BNY Mellon recently interviewed 40 institutional investors to gauge opinions on non-deal roadshows by foreign issuers. The profiles of investors, their assets under management, styles and location varied. Findings make an interesting reading, especially in the light of current wave of regulatory spotlight surrounding Corporate Access in the UK.

Trends in North American Investor landscape:

* There are $13.3 trillion in active equity assets under management in North America (approximately 60% of the total active equity assets managed globally), compared to $6.4 trillion in 2008.

* Over 3000 active asset management firms invest internationally in North America, a 75% increase since 2005.

* Top 5 investment centres for international investors are New York, Boston, San Francisco, Los Angeles, Toronto.

Survey findings of the survey (from report’s executive summary)

* 43% of investors rate their current level of corporate access to non-North American companies as ‘Average’ or ‘Poor’, driven mostly by dissatisfaction from investors located in secondary investment centres.

* Regardless of investors’ overall satisfaction with their current direct access, over three-quarters of study respondents state that they face limitations in obtaining access to non-North American companies.
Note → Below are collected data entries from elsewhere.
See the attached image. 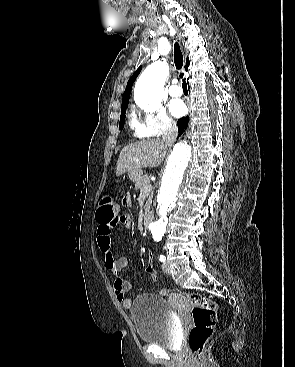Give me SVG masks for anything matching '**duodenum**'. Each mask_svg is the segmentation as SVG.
Wrapping results in <instances>:
<instances>
[{
  "label": "duodenum",
  "mask_w": 295,
  "mask_h": 367,
  "mask_svg": "<svg viewBox=\"0 0 295 367\" xmlns=\"http://www.w3.org/2000/svg\"><path fill=\"white\" fill-rule=\"evenodd\" d=\"M153 220V215L151 213H146L143 218V226L145 228H148Z\"/></svg>",
  "instance_id": "obj_1"
}]
</instances>
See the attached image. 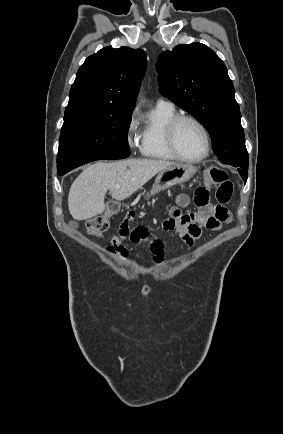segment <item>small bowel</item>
Instances as JSON below:
<instances>
[{
	"mask_svg": "<svg viewBox=\"0 0 283 434\" xmlns=\"http://www.w3.org/2000/svg\"><path fill=\"white\" fill-rule=\"evenodd\" d=\"M189 196L180 194L176 198V204L171 207L169 218L163 223L166 231L175 232L181 240L189 247L202 236V228L217 231L224 224L230 223L232 217L230 211L220 205H212L209 201V193L205 188H198L194 193L193 201L198 207L195 213H183L182 209L189 204ZM137 215L136 210H131L127 218L120 224L119 233L114 236L109 246V251L117 254L121 258L127 257V249L122 245L124 241L138 243L148 241L153 259L156 264H160L163 259V243L154 237L146 228H129V221Z\"/></svg>",
	"mask_w": 283,
	"mask_h": 434,
	"instance_id": "obj_1",
	"label": "small bowel"
}]
</instances>
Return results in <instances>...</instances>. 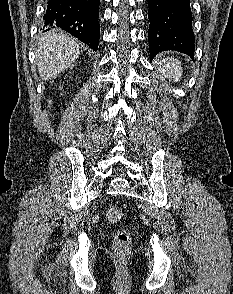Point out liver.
I'll return each mask as SVG.
<instances>
[{"instance_id":"liver-1","label":"liver","mask_w":233,"mask_h":294,"mask_svg":"<svg viewBox=\"0 0 233 294\" xmlns=\"http://www.w3.org/2000/svg\"><path fill=\"white\" fill-rule=\"evenodd\" d=\"M79 53V44L69 36L57 31L43 34L35 49V62L42 80L51 79L67 70Z\"/></svg>"}]
</instances>
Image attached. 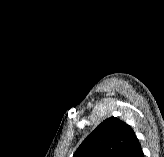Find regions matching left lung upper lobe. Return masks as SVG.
<instances>
[{"label":"left lung upper lobe","instance_id":"5c2ea615","mask_svg":"<svg viewBox=\"0 0 164 157\" xmlns=\"http://www.w3.org/2000/svg\"><path fill=\"white\" fill-rule=\"evenodd\" d=\"M135 139L129 125L110 117L86 137L73 157H125Z\"/></svg>","mask_w":164,"mask_h":157}]
</instances>
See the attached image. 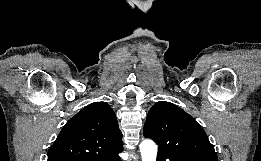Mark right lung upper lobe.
<instances>
[{"mask_svg":"<svg viewBox=\"0 0 261 161\" xmlns=\"http://www.w3.org/2000/svg\"><path fill=\"white\" fill-rule=\"evenodd\" d=\"M115 113L106 102L92 103L73 116L48 151L47 161H81L123 149Z\"/></svg>","mask_w":261,"mask_h":161,"instance_id":"cb5924a9","label":"right lung upper lobe"}]
</instances>
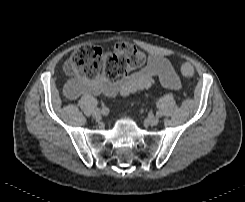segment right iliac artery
<instances>
[{
	"label": "right iliac artery",
	"instance_id": "1",
	"mask_svg": "<svg viewBox=\"0 0 245 202\" xmlns=\"http://www.w3.org/2000/svg\"><path fill=\"white\" fill-rule=\"evenodd\" d=\"M102 111L104 112V114H107L108 113V109L106 107H103L102 108Z\"/></svg>",
	"mask_w": 245,
	"mask_h": 202
}]
</instances>
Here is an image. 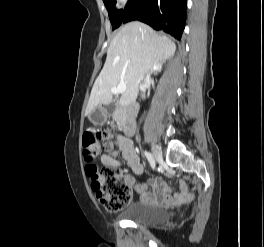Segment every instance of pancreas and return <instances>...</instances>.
I'll list each match as a JSON object with an SVG mask.
<instances>
[{"mask_svg": "<svg viewBox=\"0 0 264 247\" xmlns=\"http://www.w3.org/2000/svg\"><path fill=\"white\" fill-rule=\"evenodd\" d=\"M125 114V112L123 110H117L114 114H113V118L116 120V121H120L121 120V117Z\"/></svg>", "mask_w": 264, "mask_h": 247, "instance_id": "pancreas-1", "label": "pancreas"}]
</instances>
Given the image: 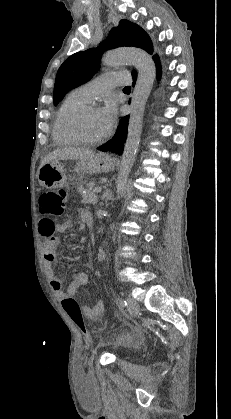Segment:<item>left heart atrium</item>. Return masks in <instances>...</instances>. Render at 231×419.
<instances>
[{
  "label": "left heart atrium",
  "instance_id": "obj_1",
  "mask_svg": "<svg viewBox=\"0 0 231 419\" xmlns=\"http://www.w3.org/2000/svg\"><path fill=\"white\" fill-rule=\"evenodd\" d=\"M116 114V104L112 99L107 100L104 106L99 110V115L106 132H109L114 126Z\"/></svg>",
  "mask_w": 231,
  "mask_h": 419
}]
</instances>
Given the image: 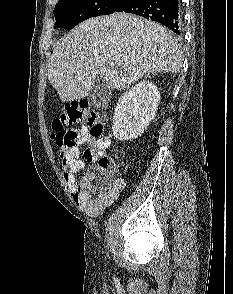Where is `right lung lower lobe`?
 I'll list each match as a JSON object with an SVG mask.
<instances>
[{
    "instance_id": "1",
    "label": "right lung lower lobe",
    "mask_w": 233,
    "mask_h": 294,
    "mask_svg": "<svg viewBox=\"0 0 233 294\" xmlns=\"http://www.w3.org/2000/svg\"><path fill=\"white\" fill-rule=\"evenodd\" d=\"M115 12H127L157 21L177 35H182L179 0H123Z\"/></svg>"
}]
</instances>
This is most pronounced with investors from secondary investment cities, where 87% claim to face some limitations in gaining access to non-North American companies versus only 69% in primary centres.

– 60% of respondents assert that lack of corporate access eliminates a non-North American company from their investment universe.

– Over a quarter of investors have decreased the number of investor meetings
facilitated by the brokerage community — with the mean percentage of meetings
facilitated by brokers at 68%.

– Before initiating a position in a non-North American company, 72% of investors
require at least one meeting with senior management in order to establish confidence in the team and gain a detailed understanding of the company story and strategy.

– A majority of study respondents agree that operational heads of non-North American companies should be more visible to investors, because their technical knowledge and unique perspectives provide additional invaluable insight to the investment community.

The growing equity assets under management of investors with global mandates will continue to present opportunities for IR teams around the world. However, it will be increasingly difficult for IR teams to facilitate face to face meetings with growing amount of investors, especially in tier 2 and tier 3 investment centres. We believe effective use to technology in investor engagement can play a large part in bridging this gap in the future.